天井に吊るされたランプは暖色の光を放つが、部屋は十分に照らされておらず、薄暗い。時折、チカチカと点滅する始末。周囲を見渡すと、見慣れない機械や何かの装置が所々に山積している。中にはススが付着している物も少なからず見受けられ、フェリシアは不快感を隠せない。
「なによこの部屋。ガラクタばっかじゃない」
「ははは、お恥ずかしい。ズボラなものでね」
キールはそう言いながら、奥でコーヒーを淹れていた。
「キール殿は一体何を作られているのです?部屋中に置かれているこれだけの機械。とても薬剤の調合に使われているとは思えない」
ツバキも、この部屋の異様さには疑問を抱かずにはいられない様子。散乱するこれらの機械が、病気の治療や薬剤の生成とは一切無縁であることは言うまでもない。
「ああ、それはだね」
キールは、コーヒーをトレイに乗せて戻ってくると、一間置いて答えた。
「薬剤師とは言ったが、それは仮の姿だ」
「私はかつて、ある国の研究員だったのだ」
キールは椅子に着くと同時に、そう打ち明けた。
どこの星の、どこの国の研究機関であったのかという詳細な情報までは話さなかったが、かつてキールはそこで、ある研究活動をしていたそう。
その研究内容というのが、トランスポートシステムというもの。
物質を何万光年もの離れた空間へと、瞬時に移送させる技術の確立。キールの研究チームは、それを成功させた。
何でもある二つの地点間の空間を捻じ曲げることによって、目的地への到達を可能にするのだとか。キールはそれを可能とするための理論についてあれこれと説明してみせるが、二人にはさっぱりで、理解不能だった。
「研究のことはよく分からないけど、そんな仕事に着けるってことはエリートだったんでしょ?なんで辞めちゃったのよ。もったいない」
「それに何故、隠す必要が?」
質問する二人。
「それらの理由についても詳しくは言えないな」
そして、キールはコーヒーを一口飲み、二人の目をじっと見て答えた。
「ただ、あのまま研究を続けていれば、宇宙は絶望の渦に飲み込まれていたかもしれない。だから、私は逃げてきただけのこと」
キールは静かにそう口にした。フェリシアとツバキは、キョトンとしながら互いの顔を見合わせた。
部屋に沈黙が落ちる。頭上のランプがチカチカと明滅し、その音だけが静寂を破っていた。
彼の「宇宙が絶望の渦に飲み込まれる」という言葉の真意は計り知れない。だが二人は、キールの表情に浮かぶ影から、それが軽々しく触れてはならない過去であることを悟った。
「移動できるのは片道だけだ」キールは話題を変え、真剣な眼差しで二人を見つめた。
「この装置を作ったのは、かつて私の上司だった。私は彼の残した設計図を基に、この地で細々と研究を続けてきたんだ」
キールは機械の一部を軽く叩きながら続けた。
「もう一度言っておく。移動できるのは片道だけだ。こちらに帰る手段は自分たちで見つけることになる」
「果てしない旅になることは承知の上です。私もフェリシアも、それだけの覚悟はできています」
フェリシアにもツバキにも、迷いはなかった。

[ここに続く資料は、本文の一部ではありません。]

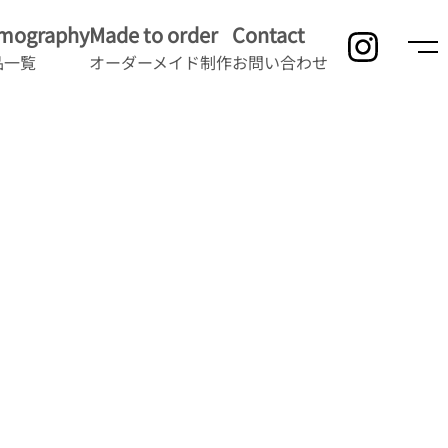
lmography
Made to order
Contact
品一覧
オーダーメイド制作
お問い合わせ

それを示すかのように、二人はキールをまっすぐに見て、笑ってみせる。
キールも、そんな彼女らの覚悟に応えるように、
「…承った」
彼女らの本気を再確認した後、キールは扉を開いて二人を別室へと導いた。
「……」
「……」
「…これが、」
「トランスポートシステムか」
先ほど二人がいた部屋のとは比べ物にならない程の、巨大な機械がそこにはあった。これこそまさに、宇宙の彼方への移動を可能にするという人智の結晶ーートランスポートシステムのよう。
「では、そこの台座に乗って」
互いの顔を見て、無言で「うん」とうなづくフェリシアとツバキ。 彼の指示に従い、二人は装置の内部へと歩を進める。
キールが手元の装置でカタカタと操作を進めると、目の前の空間に、青白く光るモニターのようなものが出現した。大きさは幅三メートル、高さ二メートルほど。ガサガサと雑音を立て、時折その映像も乱れを起こす。そこにはどこかの星の地図らしきものが映されている。キールは手元の操作盤をいじり、二人のコルトへの転送準備をする。

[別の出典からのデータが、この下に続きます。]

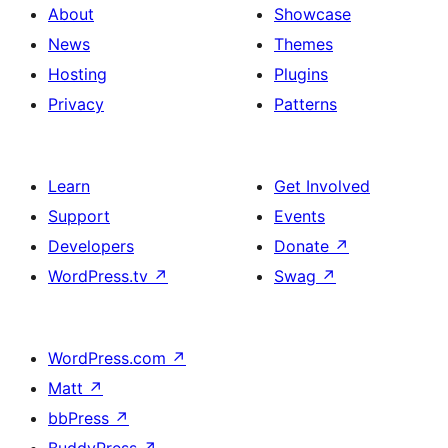
About
Showcase
News
Themes
Hosting
Plugins
Privacy
Patterns
Learn
Get Involved
Support
Events
Developers
Donate
↗
WordPress.tv
↗
Swag
↗
WordPress.com
↗
Matt
↗
bbPress
↗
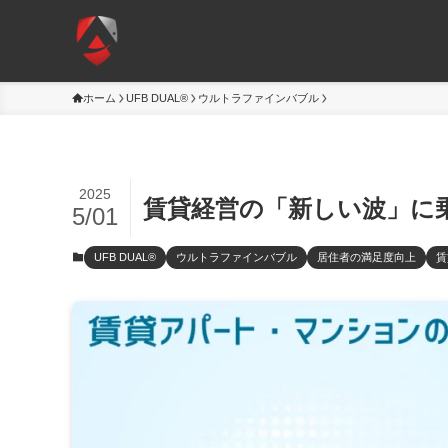
ホーム
UFB DUAL®
ウルトラファインバブル
2025
賃貸経営の「新しい波」に乗る
5/01
UFB DUAL®
ウルトラファインバブル
居住者の満足度向上
賃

「すごい…。何もない空間に文字や絵が浮かんでいるっ!」
目の前の映像を見たフェリシアは、宇宙社会の技術の高さを実感した。知識としてウィンストンの外ではより高度な技術で社会が形成されていると理解していたものの、その産物を実際に目の当たりにすると、フェリシアは衝撃を受けずにはいられなかった。

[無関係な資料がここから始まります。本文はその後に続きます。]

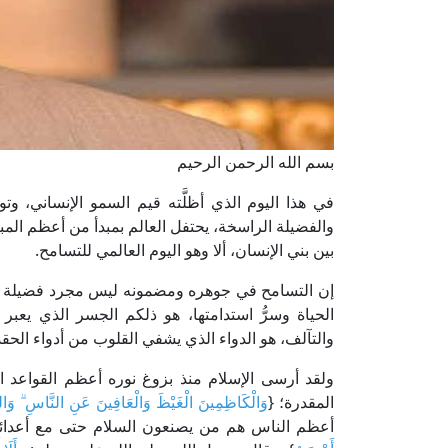
بسم الله الرحمن الرحيم
في هذا اليوم الذي أظلَّته قيم السمو الإنساني، وتوشّ
والفضيلة الراسخة، يحتفل العالم بمبدأ من أعظم المبادئ 
بين بني الإنسان، ألا وهو اليوم العالمي للتسامح.
إن التسامح في جوهره ومضمونه ليس مجرد فضيلة نعتنقه
الحياة وسرُّ استدامتها، هو ذلكم الجسر الذي يعب
والتآلف، هو الدواء الذي يشفي القلوب من أدواء الحقد
ولقد أرسى الإسلام منذ بزوغ نوره أعظم القواعد ا
المقدرة؛ {
وَالْكَاظِمِينَ الْغَيْظَ وَالْعَافِينَ عَنِ النَّاسِ ۗ وَالل
أعظم الناس هم من يصنعون السلام حتى مع أعدائهم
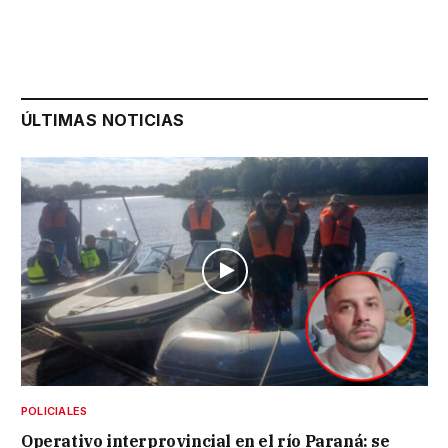
ÚLTIMAS NOTICIAS
POLICIALES
Operativo interprovincial en el río Paraná: se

「少々ノイズがひどいけど、コルトまでの転送はできるはずだよ。ただ、何世代も前のものだから、精度にやや難ありといったところかな。二人とも同じ場所に送れる保証はできないな」
キールは機械を操作しながら説明する。
「座標確認。目的地は惑星コルト」
「移送先の座標は、人気のない森の中に設定しておいた。君たちの出現を誰かに見られることもないだろうから安心してくれ」 彼の言う通りだ。トランスポートシステムで遠い空間を移動してきた者が、人の多い場所に突然出現すれば、大騒ぎになることは容易に想像できる。
白い火花が四方八方に飛び散り、バリバリとけたたましく鳴り響く。放出されるエネルギーは最高潮に達し、二人の空間が真っ白な光に包まれる寸前、
「二人とも、良い旅を!」
キールはこちらに手を振り、光に包まれて移送される若き二人の少女を見送った。